▶ Exercise directions: Please copy, exactly as they appear below, the lines from the one containing "RF310 filamen gentian Twister" through the one containing "de mes concitoyens, j’ai".
Start of Extracted entries
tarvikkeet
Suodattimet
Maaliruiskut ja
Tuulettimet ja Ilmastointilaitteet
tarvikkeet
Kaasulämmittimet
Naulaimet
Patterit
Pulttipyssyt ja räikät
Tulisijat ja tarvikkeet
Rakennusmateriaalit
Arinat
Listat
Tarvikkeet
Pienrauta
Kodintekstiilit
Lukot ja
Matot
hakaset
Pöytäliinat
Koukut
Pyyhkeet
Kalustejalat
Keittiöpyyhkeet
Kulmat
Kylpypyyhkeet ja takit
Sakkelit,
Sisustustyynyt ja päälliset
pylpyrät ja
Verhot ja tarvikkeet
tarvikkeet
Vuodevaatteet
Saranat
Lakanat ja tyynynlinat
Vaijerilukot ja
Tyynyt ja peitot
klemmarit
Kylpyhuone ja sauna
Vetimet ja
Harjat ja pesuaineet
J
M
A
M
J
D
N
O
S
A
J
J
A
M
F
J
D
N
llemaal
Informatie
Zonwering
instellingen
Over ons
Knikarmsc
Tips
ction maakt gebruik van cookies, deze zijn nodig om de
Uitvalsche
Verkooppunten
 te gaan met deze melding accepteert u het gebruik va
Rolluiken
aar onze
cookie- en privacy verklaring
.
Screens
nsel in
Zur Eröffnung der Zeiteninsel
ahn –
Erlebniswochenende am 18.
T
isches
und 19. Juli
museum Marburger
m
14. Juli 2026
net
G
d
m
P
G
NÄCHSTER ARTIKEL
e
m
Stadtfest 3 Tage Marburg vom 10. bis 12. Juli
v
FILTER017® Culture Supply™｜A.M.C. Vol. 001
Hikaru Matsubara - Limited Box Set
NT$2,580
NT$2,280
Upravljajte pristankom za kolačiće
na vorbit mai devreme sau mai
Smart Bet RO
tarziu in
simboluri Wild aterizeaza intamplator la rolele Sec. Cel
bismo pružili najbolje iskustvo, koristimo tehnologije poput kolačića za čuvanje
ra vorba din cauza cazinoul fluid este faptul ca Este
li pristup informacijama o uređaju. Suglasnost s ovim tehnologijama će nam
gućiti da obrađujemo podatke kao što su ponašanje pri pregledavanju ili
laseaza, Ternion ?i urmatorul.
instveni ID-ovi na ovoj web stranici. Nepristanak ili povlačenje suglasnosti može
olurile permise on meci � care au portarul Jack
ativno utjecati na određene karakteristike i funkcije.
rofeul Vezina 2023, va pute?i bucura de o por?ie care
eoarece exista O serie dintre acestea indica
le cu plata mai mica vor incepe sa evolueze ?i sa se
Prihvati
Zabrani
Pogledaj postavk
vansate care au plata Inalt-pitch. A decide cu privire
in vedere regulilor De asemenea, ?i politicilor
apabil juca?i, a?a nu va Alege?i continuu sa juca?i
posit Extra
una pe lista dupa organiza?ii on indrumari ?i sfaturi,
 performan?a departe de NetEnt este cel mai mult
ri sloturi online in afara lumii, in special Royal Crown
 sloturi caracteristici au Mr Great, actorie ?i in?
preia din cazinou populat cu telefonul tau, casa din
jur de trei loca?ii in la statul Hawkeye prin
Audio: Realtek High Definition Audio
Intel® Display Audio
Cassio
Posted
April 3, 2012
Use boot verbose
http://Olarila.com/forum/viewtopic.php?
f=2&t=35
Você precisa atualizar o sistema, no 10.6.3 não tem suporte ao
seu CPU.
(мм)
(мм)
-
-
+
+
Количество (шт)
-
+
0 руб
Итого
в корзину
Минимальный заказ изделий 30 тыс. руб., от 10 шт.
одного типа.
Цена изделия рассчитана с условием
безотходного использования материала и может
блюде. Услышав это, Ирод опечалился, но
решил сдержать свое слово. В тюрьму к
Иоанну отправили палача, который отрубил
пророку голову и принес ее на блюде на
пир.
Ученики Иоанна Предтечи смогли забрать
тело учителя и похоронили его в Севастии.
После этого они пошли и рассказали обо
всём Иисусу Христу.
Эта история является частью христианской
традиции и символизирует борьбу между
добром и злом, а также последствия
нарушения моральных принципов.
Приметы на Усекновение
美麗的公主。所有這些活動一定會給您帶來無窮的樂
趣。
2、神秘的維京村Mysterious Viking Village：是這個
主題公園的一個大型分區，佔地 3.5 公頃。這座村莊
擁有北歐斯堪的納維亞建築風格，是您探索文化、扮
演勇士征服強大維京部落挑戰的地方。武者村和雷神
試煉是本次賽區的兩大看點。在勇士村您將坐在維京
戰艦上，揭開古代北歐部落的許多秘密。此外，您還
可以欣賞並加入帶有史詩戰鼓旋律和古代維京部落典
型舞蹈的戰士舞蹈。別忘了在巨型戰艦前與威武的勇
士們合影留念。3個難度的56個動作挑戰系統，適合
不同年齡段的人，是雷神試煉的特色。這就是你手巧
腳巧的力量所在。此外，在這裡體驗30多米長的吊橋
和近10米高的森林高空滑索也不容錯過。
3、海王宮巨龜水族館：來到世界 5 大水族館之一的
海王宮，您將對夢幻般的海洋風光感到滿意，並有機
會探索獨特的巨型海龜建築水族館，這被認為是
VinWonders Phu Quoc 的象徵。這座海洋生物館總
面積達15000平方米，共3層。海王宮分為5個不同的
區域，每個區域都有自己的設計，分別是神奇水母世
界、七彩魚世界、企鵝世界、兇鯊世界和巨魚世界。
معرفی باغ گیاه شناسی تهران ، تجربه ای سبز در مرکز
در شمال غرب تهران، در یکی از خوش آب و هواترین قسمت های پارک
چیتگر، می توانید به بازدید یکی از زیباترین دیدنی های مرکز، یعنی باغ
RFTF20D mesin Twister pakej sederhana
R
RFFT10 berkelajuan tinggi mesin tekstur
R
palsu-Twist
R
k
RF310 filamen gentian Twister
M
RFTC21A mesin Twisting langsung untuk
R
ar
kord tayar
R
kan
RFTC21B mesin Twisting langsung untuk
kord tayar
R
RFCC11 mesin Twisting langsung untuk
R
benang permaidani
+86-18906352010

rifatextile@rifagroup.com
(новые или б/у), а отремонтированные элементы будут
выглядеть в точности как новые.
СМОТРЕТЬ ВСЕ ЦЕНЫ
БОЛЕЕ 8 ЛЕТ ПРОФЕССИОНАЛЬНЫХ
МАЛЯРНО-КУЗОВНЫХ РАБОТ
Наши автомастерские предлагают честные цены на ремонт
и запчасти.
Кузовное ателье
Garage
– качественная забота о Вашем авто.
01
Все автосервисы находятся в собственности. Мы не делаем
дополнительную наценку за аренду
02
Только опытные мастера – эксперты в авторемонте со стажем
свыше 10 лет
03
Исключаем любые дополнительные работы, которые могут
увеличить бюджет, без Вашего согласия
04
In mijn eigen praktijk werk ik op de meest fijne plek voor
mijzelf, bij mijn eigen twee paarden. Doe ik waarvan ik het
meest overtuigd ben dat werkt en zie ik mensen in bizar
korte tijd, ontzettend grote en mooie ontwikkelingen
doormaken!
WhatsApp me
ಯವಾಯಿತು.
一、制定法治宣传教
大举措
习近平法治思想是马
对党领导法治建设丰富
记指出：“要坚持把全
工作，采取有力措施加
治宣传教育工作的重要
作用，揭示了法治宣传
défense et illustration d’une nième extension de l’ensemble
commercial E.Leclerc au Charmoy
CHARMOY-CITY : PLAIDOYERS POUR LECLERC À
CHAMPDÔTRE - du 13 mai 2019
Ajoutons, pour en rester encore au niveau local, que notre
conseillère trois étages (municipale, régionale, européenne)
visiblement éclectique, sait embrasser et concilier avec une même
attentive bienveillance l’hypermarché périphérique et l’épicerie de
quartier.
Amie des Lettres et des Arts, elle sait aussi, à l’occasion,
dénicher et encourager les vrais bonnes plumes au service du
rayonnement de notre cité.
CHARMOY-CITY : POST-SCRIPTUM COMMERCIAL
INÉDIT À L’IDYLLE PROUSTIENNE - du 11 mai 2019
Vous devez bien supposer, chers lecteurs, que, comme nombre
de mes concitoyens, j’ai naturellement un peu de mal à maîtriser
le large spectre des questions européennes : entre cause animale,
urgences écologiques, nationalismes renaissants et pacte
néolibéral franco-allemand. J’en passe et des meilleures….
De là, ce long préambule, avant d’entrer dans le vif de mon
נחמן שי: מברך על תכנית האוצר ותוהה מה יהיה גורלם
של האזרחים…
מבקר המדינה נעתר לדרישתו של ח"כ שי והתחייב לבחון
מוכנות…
End of Extracted entries
▶ Exercise answer:
RF310 filamen gentian Twister
M
RFTC21A mesin Twisting langsung untuk
R
ar
kord tayar
R
kan
RFTC21B mesin Twisting langsung untuk
kord tayar
R
RFCC11 mesin Twisting langsung untuk
R
benang permaidani
+86-18906352010

rifatextile@rifagroup.com
(новые или б/у), а отремонтированные элементы будут
выглядеть в точности как новые.
СМОТРЕТЬ ВСЕ ЦЕНЫ
БОЛЕЕ 8 ЛЕТ ПРОФЕССИОНАЛЬНЫХ
МАЛЯРНО-КУЗОВНЫХ РАБОТ
Наши автомастерские предлагают честные цены на ремонт
и запчасти.
Кузовное ателье
Garage
– качественная забота о Вашем авто.
01
Все автосервисы находятся в собственности. Мы не делаем
дополнительную наценку за аренду
02
Только опытные мастера – эксперты в авторемонте со стажем
свыше 10 лет
03
Исключаем любые дополнительные работы, которые могут
увеличить бюджет, без Вашего согласия
04
In mijn eigen praktijk werk ik op de meest fijne plek voor
mijzelf, bij mijn eigen twee paarden. Doe ik waarvan ik het
meest overtuigd ben dat werkt en zie ik mensen in bizar
korte tijd, ontzettend grote en mooie ontwikkelingen
doormaken!
WhatsApp me
ಯವಾಯಿತು.
一、制定法治宣传教
大举措
习近平法治思想是马
对党领导法治建设丰富
记指出：“要坚持把全
工作，采取有力措施加
治宣传教育工作的重要
作用，揭示了法治宣传
défense et illustration d’une nième extension de l’ensemble
commercial E.Leclerc au Charmoy
CHARMOY-CITY : PLAIDOYERS POUR LECLERC À
CHAMPDÔTRE - du 13 mai 2019
Ajoutons, pour en rester encore au niveau local, que notre
conseillère trois étages (municipale, régionale, européenne)
visiblement éclectique, sait embrasser et concilier avec une même
attentive bienveillance l’hypermarché périphérique et l’épicerie de
quartier.
Amie des Lettres et des Arts, elle sait aussi, à l’occasion,
dénicher et encourager les vrais bonnes plumes au service du
rayonnement de notre cité.
CHARMOY-CITY : POST-SCRIPTUM COMMERCIAL
INÉDIT À L’IDYLLE PROUSTIENNE - du 11 mai 2019
Vous devez bien supposer, chers lecteurs, que, comme nombre
de mes concitoyens, j’ai naturellement un peu de mal à maîtriser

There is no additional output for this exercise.